Çetin Ünsalan Yazdı: ‘Yeni bir söz söylemek lazım…’
29 Şubat 2024Dış ticaret rakamlarımız açıklandı. Açıkçası sizi rakamların arasında boğmak istemiyorum. Çünkü manzaranın kötüleştiği, sahada konuşulanın istatistiklere de yansıdığı çok açık gözüküyor.
Her ne kadar mesele dış ticaret açığı azalıyor şeklinde sunulsa ve düz mantıkta hoş bir durum olsa da, bunun üretimdeki yapısal değişimden çok, dış ticaret hacmindeki daralmadan kaynaklanıyor olmasını görmek üzücü.
Elbette tersini yapmaya devam edebiliriz. Yani sadece ihracat rakamlarımızla övünmeye, rekor kırdığımızı söylemeye devam edenler çıkacaktır. Hatta ithalattaki gerileme daha yüksek olduğundan buradan da bir başarı (!) hikâyesi yazılmaya kalkılacaktır.

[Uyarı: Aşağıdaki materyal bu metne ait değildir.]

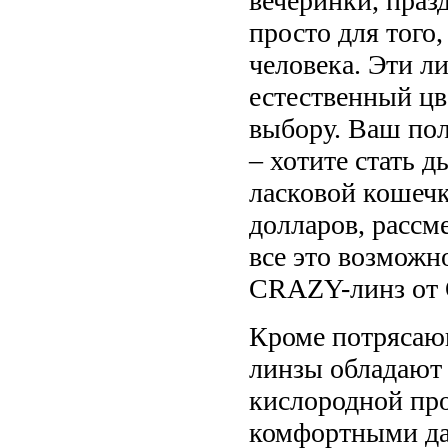
вечеринки, праз
просто для того
человека. Эти 
естественный цв
выбору. Ваш пол
– хотите стать 
ласковой кошечк
долларов, рассм
все это возможн
CRAZY-линз от 
Кроме потрясающ
линзы обладают
кислородной про
комфортными да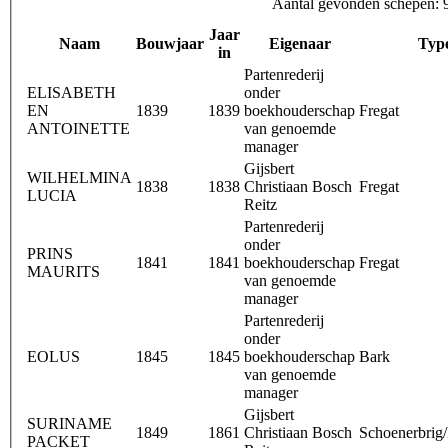
Aantal gevonden schepen: 
Jaar
Naam
Bouwjaar
Eigenaar
Typ
in
Partenrederij
ELISABETH
onder
EN
1839
1839
boekhouderschap
Fregat
ANTOINETTE
van genoemde
manager
Gijsbert
WILHELMINA
1838
1838
Christiaan Bosch
Fregat
LUCIA
Reitz
Partenrederij
onder
PRINS
1841
1841
boekhouderschap
Fregat
MAURITS
van genoemde
manager
Partenrederij
onder
EOLUS
1845
1845
boekhouderschap
Bark
van genoemde
manager
Gijsbert
SURINAME
1849
1861
Christiaan Bosch
Schoenerbrig/
PACKET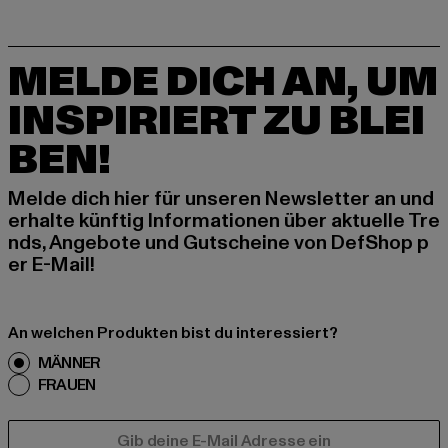
MELDE DICH AN, UM
INSPIRIERT ZU BLEI
BEN!
Melde dich hier für unseren Newsletter an und
erhalte künftig Informationen über aktuelle Tre
nds, Angebote und Gutscheine von DefShop p
er E-Mail!
An welchen Produkten bist du interessiert?
MÄNNER
FRAUEN
E-MAIL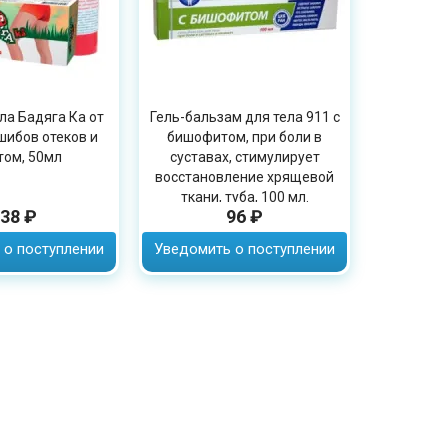
ла Бадяга Ка от
Гель-бальзам для тела 911 с
шибов отеков и
бишофитом, при боли в
том, 50мл
суставах, стимулирует
восстановление хрящевой
ткани, туба, 100 мл.
38 ₽
96 ₽
 о поступлении
Уведомить о поступлении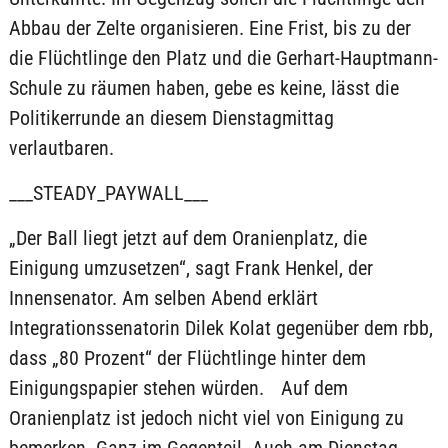
Abbau der Zelte organisieren. Eine Frist, bis zu der
die Flüchtlinge den Platz und die Gerhart-Hauptmann-
Schule zu räumen haben, gebe es keine, lässt die
Politikerrunde an diesem Dienstagmittag
verlautbaren.
___STEADY_PAYWALL___
„Der Ball liegt jetzt auf dem Oranienplatz, die
Einigung umzusetzen“, sagt Frank Henkel, der
Innensenator. Am selben Abend erklärt
Integrationssenatorin Dilek Kolat gegenüber dem rbb,
dass „80 Prozent“ der Flüchtlinge hinter dem
Einigungspapier stehen würden. Auf dem
Oranienplatz ist jedoch nicht viel von Einigung zu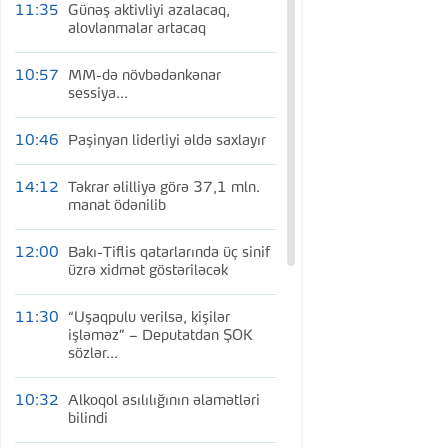
11:35
Günəş aktivliyi azalacaq,
alovlanmalar artacaq
10:57
MM-də növbədənkənar
sessiya...
10:46
Paşinyan liderliyi əldə saxlayır
14:12
Təkrar əlilliyə görə 37,1 mln.
manat ödənilib
12:00
Bakı-Tiflis qatarlarında üç sinif
üzrə xidmət göstəriləcək
11:30
“Uşaqpulu verilsə, kişilər
işləməz” – Deputatdan ŞOK
sözlər...
10:32
Alkoqol asılılığının əlamətləri
bilindi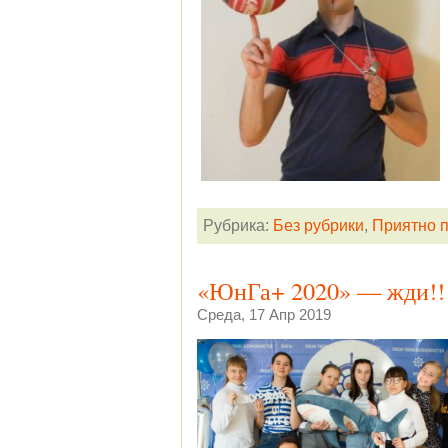
Рубрика:
Без рубрики
,
Приятно 
«ЮнГа+ 2020» — жди!!
Среда, 17 Апр 2019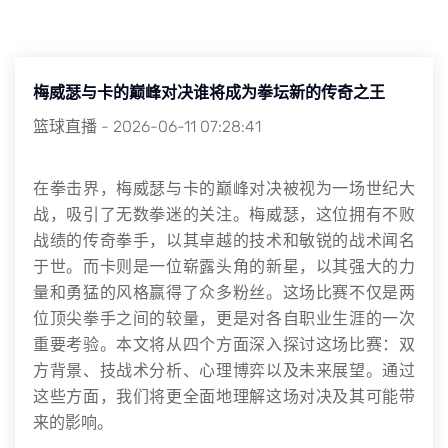
梅威瑟与卡的巅峰对决谁将成为拳坛新的传奇之王
篮球直播
-
2026-06-11 07:28:41
在拳击界，梅威瑟与卡的巅峰对决被视为一场世纪大
战，吸引了无数拳迷的关注。梅威瑟，这位拥有不败
战绩的传奇拳手，以其卓越的技术和敏锐的战术闻名
于世。而卡则是一位崭露头角的新星，以其强大的力
量和勇猛的风格赢得了众多粉丝。这场比赛不仅是两
位顶尖拳手之间的较量，更是对各自职业生涯的一次
重要考验。本文将从四个方面深入探讨这场比赛：双
方背景、技战术分析、心理博弈以及未来展望。通过
这些方面，我们将更全面地理解这场对决及其可能带
来的影响。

Fakat şu bir gerçek ki, zaten aleyhimize seyreden dış ticaretimiz daralmaya, üreticiyi de sıkıştırmaya devam ediyor. Zira bu daralma aynı zamanda fiyattan vadelere kadar ihracatçıyı yurtdışında da zorlayan faktörler haline dönüşüyor.
Keşke tek derdimiz bu olsa… Daha çok mal satarak işin içinden çıkabileceğimizi düşünmemiz yeterince sıkıntılı bir durum. Çünkü daha çok ürün satarak değil, belki daha az ürünü daha yüksek bedellere satarak bu açığı tersine çevirme şansımız var.
Burada kendimizi avutacağımız tek unsur, cari açık finansmanıyla ilgili bir nebze gerileme ihtimali ki, onun da paranın kıt olduğu dönemde çok büyük bir önemi yok. Türkiye’nin ısrarla yapması gereken üretim yapısının içindeki ithalatı azaltmak ve bunun için de ithal edilen ürünlerde Türkiye’de üretilebileceklere destek vermek olacaktır.
Lakin sorunumuzu bu da tek başına çözmüyor. Hep altını çiziyorum ve ısrarla duyulana kadar da söylemeye devam edeceğim. Burada doğru soru şu: Dünyanın bizden aldıkları içinde vazgeçilmeyen bir ürün var mı?
Ne yazık ki bu sorunun yanıtı hayır ve hiç değişmiyor. Cılız, bir takım başarı hikâyelerinin ardına sığınarak, bu problemi ortadan kaldırmak mümkün değildir. TÜİK tarafından açıklanan dış ticaret bülteninin içindeki en çarpıcı yer neresi biliyor musunuz?
“..Teknoloji yoğunluğuna göre dış ticaret verileri, ISIC Rev.4 sınıflaması içinde yer alan imalat sanayi ürünlerini kapsamaktadır. Ocak ayında ISIC Rev.4’e göre imalat sanayi ürünlerinin toplam ihracattaki payı yüzde 93,0’dır. Yüksek teknoloji ürünlerinin imalat sanayi ürünleri ihracatı içindeki payı yüzde 3,5’dir.
Ocak ayında imalat sanayi ürünlerinin toplam ithalattaki payı yüzde 75,3’tür. Yüksek teknoloji ürünlerinin imalat sanayi ürünleri ithalatı içindeki payı yüzde 11,7’dir…”
Bu kara tabloyu tersine çevirmek için önce bilime, sonra insan kaynağına, ardından fikir özgürlüğüne sahip olan bir ekosistem yaratmak durumundayız. Aksi takdirde sadece kendi çapımızda mücadele veren bir ülke olmaktan kurtulmamız mümkün değil.
Sorunu yaratıp, sonra da sorunu sadece kendisinin çözeceğini söyleyenlere duyurulur. Üstelik Einstein’in “sorunlar neden olanlar tarafından çözülemez” saptaması ortadayken.